Ecrit par Marie du Crest 15.04.19 dans La Une Livres, Les Livres, Critiques, Poésie, Théâtre

Salomé, Éditions du Geste, février 2019, dessins de Ena Lindenbaur, 128 pages, 15 €

Ecrivain(s): Cédric Demangeot

Salomé, Cédric Demangeot (par Marie du Crest)

 

« L’encre du dessin, l’encre des mots »

Les éditions du geste inaugurent leurs publications avec deux volumes, l’un consacré à une traduction nouvelle du Woyzeck de Büchner par Jérôme Thélot, et l’autre consacré au texte de Cédric Demangeot, Salomé. Deux pièces en écho sans doute, en secrètes correspondances. Cette chronique s’arrête sur le texte contemporain d’un poète acharné à faire poésie. Ici Cédric Demangeot reprend la matière Salomé qui a traversé à la fois le temps, les arts (musique, littérature, peinture…). Il réinvestit l’espace théâtral que Wilde avait choisi en 1891 avec son texte en français mais il le donne essentiellement comme poésie en acte, sous la tutelle de Heiner Müller dont la citation en épigraphe propose une première lecture ; celle de la confrontation de l’obscurité et de la clarté. Qu’est-ce qui ferait ainsi théâtre et qu’est-ce qui ferait poème ensemble ?
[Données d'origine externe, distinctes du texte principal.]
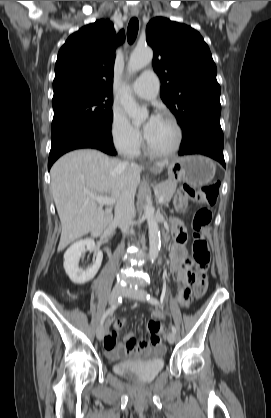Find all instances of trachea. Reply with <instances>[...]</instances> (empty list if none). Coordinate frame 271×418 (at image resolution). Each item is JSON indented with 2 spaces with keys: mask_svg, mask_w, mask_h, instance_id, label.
Listing matches in <instances>:
<instances>
[{
  "mask_svg": "<svg viewBox=\"0 0 271 418\" xmlns=\"http://www.w3.org/2000/svg\"><path fill=\"white\" fill-rule=\"evenodd\" d=\"M138 28H139V22L138 19L133 17L129 24H128V28H127V39L129 44H132L137 36L138 33Z\"/></svg>",
  "mask_w": 271,
  "mask_h": 418,
  "instance_id": "1",
  "label": "trachea"
}]
</instances>
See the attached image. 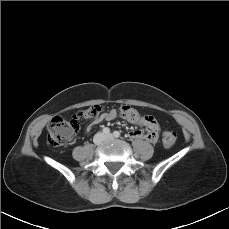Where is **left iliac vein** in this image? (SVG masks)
I'll use <instances>...</instances> for the list:
<instances>
[{
	"mask_svg": "<svg viewBox=\"0 0 229 229\" xmlns=\"http://www.w3.org/2000/svg\"><path fill=\"white\" fill-rule=\"evenodd\" d=\"M110 139H113V135H112V134H108V135L106 136V140H110Z\"/></svg>",
	"mask_w": 229,
	"mask_h": 229,
	"instance_id": "obj_1",
	"label": "left iliac vein"
}]
</instances>
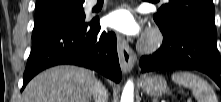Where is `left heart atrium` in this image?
I'll list each match as a JSON object with an SVG mask.
<instances>
[{
	"label": "left heart atrium",
	"instance_id": "left-heart-atrium-1",
	"mask_svg": "<svg viewBox=\"0 0 221 102\" xmlns=\"http://www.w3.org/2000/svg\"><path fill=\"white\" fill-rule=\"evenodd\" d=\"M106 24L126 35H137L141 32V25L133 11L127 7H120L109 13Z\"/></svg>",
	"mask_w": 221,
	"mask_h": 102
}]
</instances>
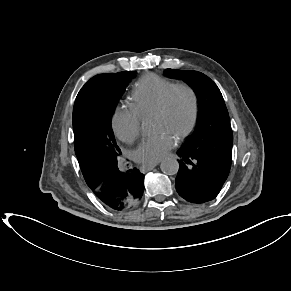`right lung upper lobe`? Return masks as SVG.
Here are the masks:
<instances>
[{"label": "right lung upper lobe", "mask_w": 291, "mask_h": 291, "mask_svg": "<svg viewBox=\"0 0 291 291\" xmlns=\"http://www.w3.org/2000/svg\"><path fill=\"white\" fill-rule=\"evenodd\" d=\"M79 164H80L81 169L86 170L85 180H86L87 185L90 187V189L93 192L98 191L100 188V184L96 180H94V178L91 177V174H89V172H91V170H92L91 168H89L90 165L83 163V162L79 163Z\"/></svg>", "instance_id": "obj_1"}]
</instances>
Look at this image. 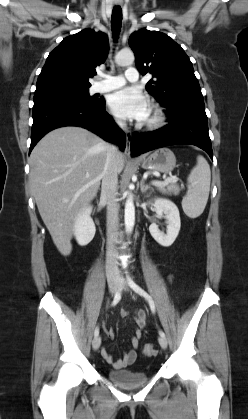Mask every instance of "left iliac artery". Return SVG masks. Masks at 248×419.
<instances>
[{"label": "left iliac artery", "instance_id": "1", "mask_svg": "<svg viewBox=\"0 0 248 419\" xmlns=\"http://www.w3.org/2000/svg\"><path fill=\"white\" fill-rule=\"evenodd\" d=\"M128 284L136 293L143 296L148 301L151 311L154 313L155 304L152 297L146 291H144L139 285H137L129 276H128ZM159 335L162 337H165V333L162 330H159Z\"/></svg>", "mask_w": 248, "mask_h": 419}]
</instances>
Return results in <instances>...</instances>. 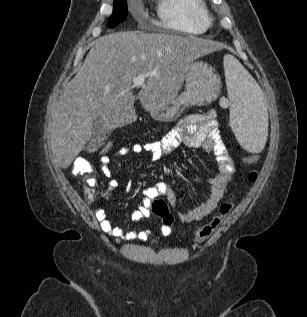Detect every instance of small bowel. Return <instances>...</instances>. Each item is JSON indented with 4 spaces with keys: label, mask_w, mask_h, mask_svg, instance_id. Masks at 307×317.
<instances>
[{
    "label": "small bowel",
    "mask_w": 307,
    "mask_h": 317,
    "mask_svg": "<svg viewBox=\"0 0 307 317\" xmlns=\"http://www.w3.org/2000/svg\"><path fill=\"white\" fill-rule=\"evenodd\" d=\"M218 126L219 123L214 110L202 114L187 115L161 140L144 144L134 143L130 146L123 147L112 156L102 155L100 157L101 172L105 177H112L110 165L114 157L147 153L151 156L153 162H159L171 156L174 150L181 145L202 147L207 152L214 154L218 165V173L209 180L210 192L206 200L198 207L181 212L178 215L179 221L182 223L202 220L217 207L235 171L234 162L222 140ZM118 187L119 182L115 179H111L108 183L107 190L102 193L104 200L109 201L112 192ZM126 190H131L130 184L127 185ZM159 196H165L172 206L175 207L177 205V198L169 185L164 182H158L142 191V199L139 207L130 214V217L134 220H140L150 216L149 209L152 200ZM94 216L101 229L111 236L119 237L127 241L134 239L149 240L152 236L148 230L124 232L121 227L112 224L107 212L102 207H95ZM170 232L169 227L161 226L159 236H168Z\"/></svg>",
    "instance_id": "c3829d8e"
}]
</instances>
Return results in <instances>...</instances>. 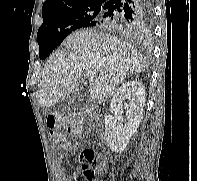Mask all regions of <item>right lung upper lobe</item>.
Instances as JSON below:
<instances>
[{"label": "right lung upper lobe", "instance_id": "obj_1", "mask_svg": "<svg viewBox=\"0 0 197 181\" xmlns=\"http://www.w3.org/2000/svg\"><path fill=\"white\" fill-rule=\"evenodd\" d=\"M108 0H47L42 7V17L57 15L83 6L104 5Z\"/></svg>", "mask_w": 197, "mask_h": 181}]
</instances>
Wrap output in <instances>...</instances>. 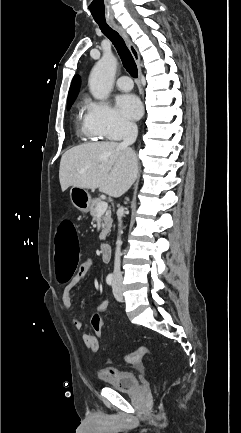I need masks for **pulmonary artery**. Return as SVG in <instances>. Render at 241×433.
<instances>
[{
    "instance_id": "obj_1",
    "label": "pulmonary artery",
    "mask_w": 241,
    "mask_h": 433,
    "mask_svg": "<svg viewBox=\"0 0 241 433\" xmlns=\"http://www.w3.org/2000/svg\"><path fill=\"white\" fill-rule=\"evenodd\" d=\"M116 85L120 90L123 91H129L133 87V83L131 79L126 75H123L120 78H118V80L116 81Z\"/></svg>"
}]
</instances>
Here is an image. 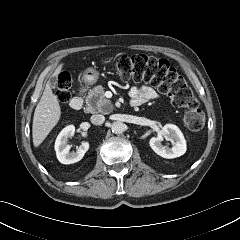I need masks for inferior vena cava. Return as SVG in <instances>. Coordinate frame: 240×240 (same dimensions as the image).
Listing matches in <instances>:
<instances>
[{"label": "inferior vena cava", "instance_id": "inferior-vena-cava-1", "mask_svg": "<svg viewBox=\"0 0 240 240\" xmlns=\"http://www.w3.org/2000/svg\"><path fill=\"white\" fill-rule=\"evenodd\" d=\"M90 120H91V123L94 125H101L104 123L105 117L104 115H101V114H95L91 116Z\"/></svg>", "mask_w": 240, "mask_h": 240}]
</instances>
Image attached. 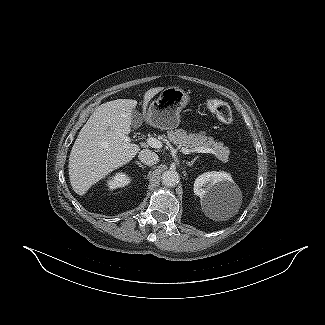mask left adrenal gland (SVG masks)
Here are the masks:
<instances>
[{"instance_id":"left-adrenal-gland-1","label":"left adrenal gland","mask_w":325,"mask_h":325,"mask_svg":"<svg viewBox=\"0 0 325 325\" xmlns=\"http://www.w3.org/2000/svg\"><path fill=\"white\" fill-rule=\"evenodd\" d=\"M199 157L197 156V157H195L191 162H187L186 164L188 165V166H193V164H194V162L198 159Z\"/></svg>"}]
</instances>
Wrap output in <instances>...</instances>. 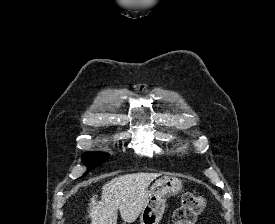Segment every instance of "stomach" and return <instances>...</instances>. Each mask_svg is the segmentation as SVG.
<instances>
[{
    "mask_svg": "<svg viewBox=\"0 0 275 224\" xmlns=\"http://www.w3.org/2000/svg\"><path fill=\"white\" fill-rule=\"evenodd\" d=\"M182 181L175 176H163L156 180L150 190L140 215V224H159L166 206V197L177 195Z\"/></svg>",
    "mask_w": 275,
    "mask_h": 224,
    "instance_id": "obj_1",
    "label": "stomach"
}]
</instances>
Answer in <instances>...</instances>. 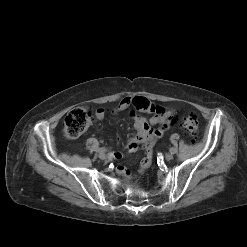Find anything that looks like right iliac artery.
Here are the masks:
<instances>
[{
	"mask_svg": "<svg viewBox=\"0 0 247 247\" xmlns=\"http://www.w3.org/2000/svg\"><path fill=\"white\" fill-rule=\"evenodd\" d=\"M106 151H107V149L105 147H101L98 149V152H106Z\"/></svg>",
	"mask_w": 247,
	"mask_h": 247,
	"instance_id": "right-iliac-artery-1",
	"label": "right iliac artery"
}]
</instances>
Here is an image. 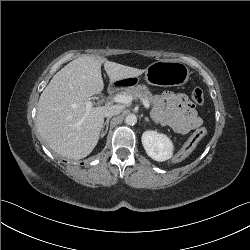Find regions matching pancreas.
<instances>
[{
	"instance_id": "obj_1",
	"label": "pancreas",
	"mask_w": 250,
	"mask_h": 250,
	"mask_svg": "<svg viewBox=\"0 0 250 250\" xmlns=\"http://www.w3.org/2000/svg\"><path fill=\"white\" fill-rule=\"evenodd\" d=\"M121 94L131 95L133 99L145 98L149 102H152L154 99V96L149 91L146 85H137V86L125 88L123 91H121Z\"/></svg>"
}]
</instances>
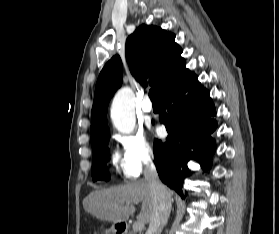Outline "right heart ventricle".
I'll return each instance as SVG.
<instances>
[{
    "label": "right heart ventricle",
    "instance_id": "obj_1",
    "mask_svg": "<svg viewBox=\"0 0 279 234\" xmlns=\"http://www.w3.org/2000/svg\"><path fill=\"white\" fill-rule=\"evenodd\" d=\"M112 163L114 165V167L119 170V169H123L124 170V166H123V161L120 158V156L118 154H114L112 157Z\"/></svg>",
    "mask_w": 279,
    "mask_h": 234
}]
</instances>
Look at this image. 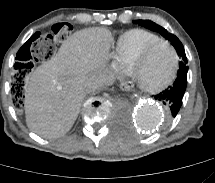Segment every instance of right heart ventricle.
<instances>
[{
	"label": "right heart ventricle",
	"instance_id": "e07e8e85",
	"mask_svg": "<svg viewBox=\"0 0 215 183\" xmlns=\"http://www.w3.org/2000/svg\"><path fill=\"white\" fill-rule=\"evenodd\" d=\"M160 36L144 29H131L123 33L115 46V57L124 68L149 44L160 40Z\"/></svg>",
	"mask_w": 215,
	"mask_h": 183
}]
</instances>
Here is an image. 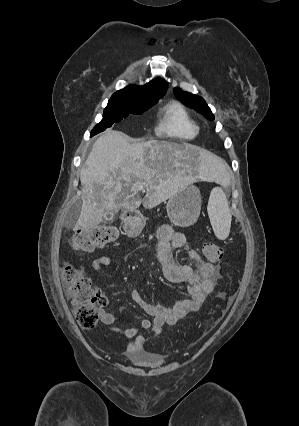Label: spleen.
I'll list each match as a JSON object with an SVG mask.
<instances>
[{
    "label": "spleen",
    "mask_w": 299,
    "mask_h": 426,
    "mask_svg": "<svg viewBox=\"0 0 299 426\" xmlns=\"http://www.w3.org/2000/svg\"><path fill=\"white\" fill-rule=\"evenodd\" d=\"M207 212L216 237L224 240L229 236L232 215L227 197L220 187H215L210 194Z\"/></svg>",
    "instance_id": "1"
}]
</instances>
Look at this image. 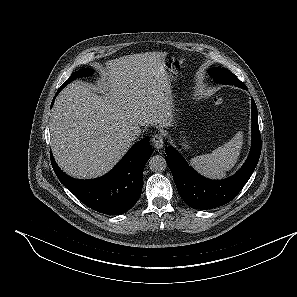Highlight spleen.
Listing matches in <instances>:
<instances>
[{"mask_svg":"<svg viewBox=\"0 0 297 297\" xmlns=\"http://www.w3.org/2000/svg\"><path fill=\"white\" fill-rule=\"evenodd\" d=\"M243 145V133L238 131L235 136L223 146L210 154L194 157L190 164L201 174L210 178H224L226 172L237 163Z\"/></svg>","mask_w":297,"mask_h":297,"instance_id":"1","label":"spleen"}]
</instances>
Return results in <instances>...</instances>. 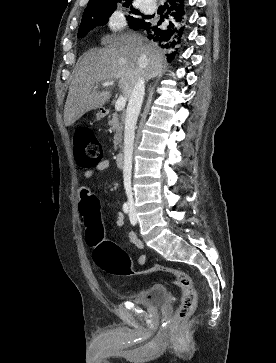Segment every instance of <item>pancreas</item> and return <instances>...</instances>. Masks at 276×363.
<instances>
[{"instance_id": "obj_1", "label": "pancreas", "mask_w": 276, "mask_h": 363, "mask_svg": "<svg viewBox=\"0 0 276 363\" xmlns=\"http://www.w3.org/2000/svg\"><path fill=\"white\" fill-rule=\"evenodd\" d=\"M108 125L115 132L114 135V149L122 147V132H123V123L119 121V116L117 113L112 114V119H109Z\"/></svg>"}]
</instances>
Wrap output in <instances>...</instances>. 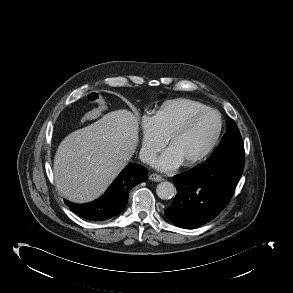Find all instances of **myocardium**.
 Here are the masks:
<instances>
[{"label":"myocardium","instance_id":"myocardium-1","mask_svg":"<svg viewBox=\"0 0 293 293\" xmlns=\"http://www.w3.org/2000/svg\"><path fill=\"white\" fill-rule=\"evenodd\" d=\"M206 114H214L217 116V119H218L217 131H216L214 137L212 138V140L210 141V143L206 146V148L200 154H198L196 157L182 163L186 167H192V166H195V165L199 164L200 162H202L212 152V150L217 145L219 138L221 136V133H222V129H223V121H222L221 114L217 110L211 109V108H207L205 110L198 111V112L190 115L167 138V145L169 146L174 139H176L177 137L184 134L198 118H200Z\"/></svg>","mask_w":293,"mask_h":293}]
</instances>
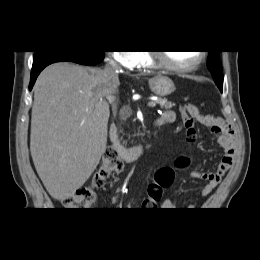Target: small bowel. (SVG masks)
Segmentation results:
<instances>
[{"label":"small bowel","instance_id":"small-bowel-1","mask_svg":"<svg viewBox=\"0 0 260 260\" xmlns=\"http://www.w3.org/2000/svg\"><path fill=\"white\" fill-rule=\"evenodd\" d=\"M195 120L209 127L217 135L219 145L223 148L224 154L218 167L213 172L192 171L191 177L207 180L206 185L201 190V196L209 195L221 182L224 175L231 168L235 156L236 133L233 125L219 117L211 115H202L198 113ZM175 121V114L172 111H164L159 119L160 124H170ZM157 203L143 201L144 208H155ZM160 207L164 210H174L175 205L170 199H164L160 202ZM195 203L189 208H194Z\"/></svg>","mask_w":260,"mask_h":260}]
</instances>
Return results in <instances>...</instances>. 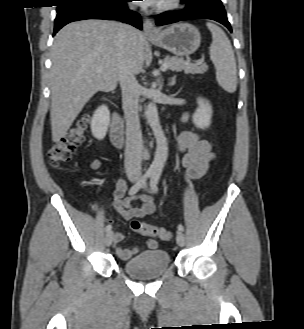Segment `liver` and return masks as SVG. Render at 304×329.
Wrapping results in <instances>:
<instances>
[{"label": "liver", "instance_id": "liver-1", "mask_svg": "<svg viewBox=\"0 0 304 329\" xmlns=\"http://www.w3.org/2000/svg\"><path fill=\"white\" fill-rule=\"evenodd\" d=\"M121 24L84 20L63 27L51 49V130L53 142L63 138L85 104L98 91L116 88L123 56ZM144 35L132 28L128 46L134 74L144 62ZM101 72H97V69Z\"/></svg>", "mask_w": 304, "mask_h": 329}]
</instances>
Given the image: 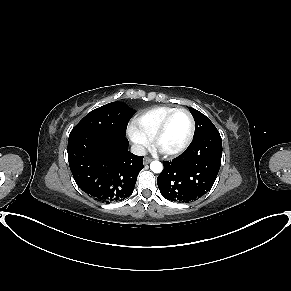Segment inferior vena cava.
<instances>
[{"label":"inferior vena cava","instance_id":"1","mask_svg":"<svg viewBox=\"0 0 291 291\" xmlns=\"http://www.w3.org/2000/svg\"><path fill=\"white\" fill-rule=\"evenodd\" d=\"M131 152L138 156L146 155V149L142 145H132Z\"/></svg>","mask_w":291,"mask_h":291}]
</instances>
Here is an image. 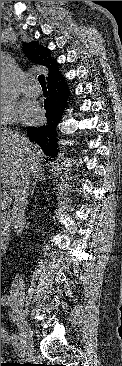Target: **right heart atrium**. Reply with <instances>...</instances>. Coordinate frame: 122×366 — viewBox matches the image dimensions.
I'll list each match as a JSON object with an SVG mask.
<instances>
[{"label":"right heart atrium","mask_w":122,"mask_h":366,"mask_svg":"<svg viewBox=\"0 0 122 366\" xmlns=\"http://www.w3.org/2000/svg\"><path fill=\"white\" fill-rule=\"evenodd\" d=\"M14 122L13 103L5 98H1V127L13 125Z\"/></svg>","instance_id":"1"}]
</instances>
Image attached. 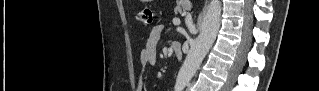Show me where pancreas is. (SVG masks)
<instances>
[{
	"mask_svg": "<svg viewBox=\"0 0 319 91\" xmlns=\"http://www.w3.org/2000/svg\"><path fill=\"white\" fill-rule=\"evenodd\" d=\"M188 10H189V5L178 4L176 7V12H179V13L187 12Z\"/></svg>",
	"mask_w": 319,
	"mask_h": 91,
	"instance_id": "cf45deb5",
	"label": "pancreas"
}]
</instances>
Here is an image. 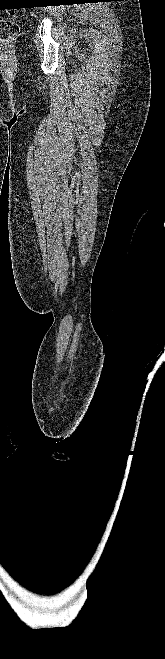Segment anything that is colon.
<instances>
[{"mask_svg":"<svg viewBox=\"0 0 165 659\" xmlns=\"http://www.w3.org/2000/svg\"><path fill=\"white\" fill-rule=\"evenodd\" d=\"M19 27L18 25L10 20L0 19V41L1 42H10L18 34Z\"/></svg>","mask_w":165,"mask_h":659,"instance_id":"obj_1","label":"colon"}]
</instances>
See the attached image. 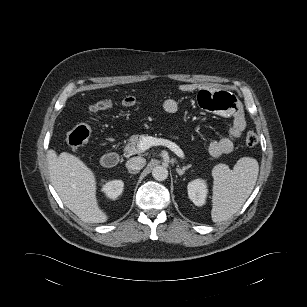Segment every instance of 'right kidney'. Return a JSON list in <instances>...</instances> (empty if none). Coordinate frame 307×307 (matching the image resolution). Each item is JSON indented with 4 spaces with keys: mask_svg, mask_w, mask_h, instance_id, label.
<instances>
[{
    "mask_svg": "<svg viewBox=\"0 0 307 307\" xmlns=\"http://www.w3.org/2000/svg\"><path fill=\"white\" fill-rule=\"evenodd\" d=\"M123 186L122 180H112L103 185L102 191L108 198L115 200L123 192Z\"/></svg>",
    "mask_w": 307,
    "mask_h": 307,
    "instance_id": "1",
    "label": "right kidney"
}]
</instances>
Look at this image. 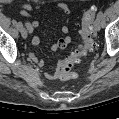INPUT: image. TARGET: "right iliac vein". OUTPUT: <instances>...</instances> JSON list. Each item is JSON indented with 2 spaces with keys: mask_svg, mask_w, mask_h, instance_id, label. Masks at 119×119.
Returning <instances> with one entry per match:
<instances>
[{
  "mask_svg": "<svg viewBox=\"0 0 119 119\" xmlns=\"http://www.w3.org/2000/svg\"><path fill=\"white\" fill-rule=\"evenodd\" d=\"M20 32H21V36H22L24 39H26L27 36H28L27 30H26L24 27H22L21 30H20Z\"/></svg>",
  "mask_w": 119,
  "mask_h": 119,
  "instance_id": "obj_1",
  "label": "right iliac vein"
}]
</instances>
L’un des tout premiers protocoles dramatiques retenus par l’auteur est justement de faire monter en quelque sorte l’obscurité comme pour éteindre le monde autour de Salomé. Dans les premières didascalies, Cédric Demangeot intègre immédiatement le dispositif de la nuit : Par une fenêtre on voit qu’il fait nuit noire (p.9).

La toute dernière didascalie et le dernier mot du texte seront « obscurité ». Terme plus radical d’ailleurs que le conventionnel « noir » du théâtre. Cédric Demangeot va en outre jusqu’à ajouter une note spécifique sur la lumière, indiquant que « la lumière décroît dans la seconde partie de la pièce ». La théâtralité s’affirme comme une lutte entre lumière et ténèbres, durant la nuit de noces noire de Salomé et de Iaokanaan. La nuit et le jour ont comme matériau sensible dans les pages du livre le noir et le blanc : celui de la trame du texte constituée de strophes le plus souvent courtes dominées par le distique et les blancs. Inversion des fonds blancs et noirs constituant l’organisation du volume avec sa page 60 qui partage l’ordre architectural du livre.

Cette mise en forme joue à la fois sur la tradition poétique mais aussi sur une prise de parole qui intègre du silence, des pauses, des effets de rupture dans l’ordre du théâtre, des mises à l’écart comme le je initial de Salomé, page 74, qui reviendra ailleurs isolé, perdu dans la diction du texte. La pièce se présente comme si sa logique interne était un renversement (la lumière s’éteint à jamais). Les premières paroles de Salomé ne sont-elles pas :

Enfin.

C’est la fin de la pièce (p.11).

Salomé dit, articule son texte, en monologue ou plutôt en adresse à la tête de Jean-Baptiste (Iaokanaan) qu’elle regarde, qu’elle tient, qu’elle brandit, sur laquelle elle crache aussi. Le corps dramatique dans la pièce de Cédric Demangeot est corps qui danse (celui de Salomé) et corps décapité, sur un plateau, corps de silence, du dialogue impossible de sa victime comme si la fragmentation, une forme de troncation poétique se réalisait dans l’expression scénique.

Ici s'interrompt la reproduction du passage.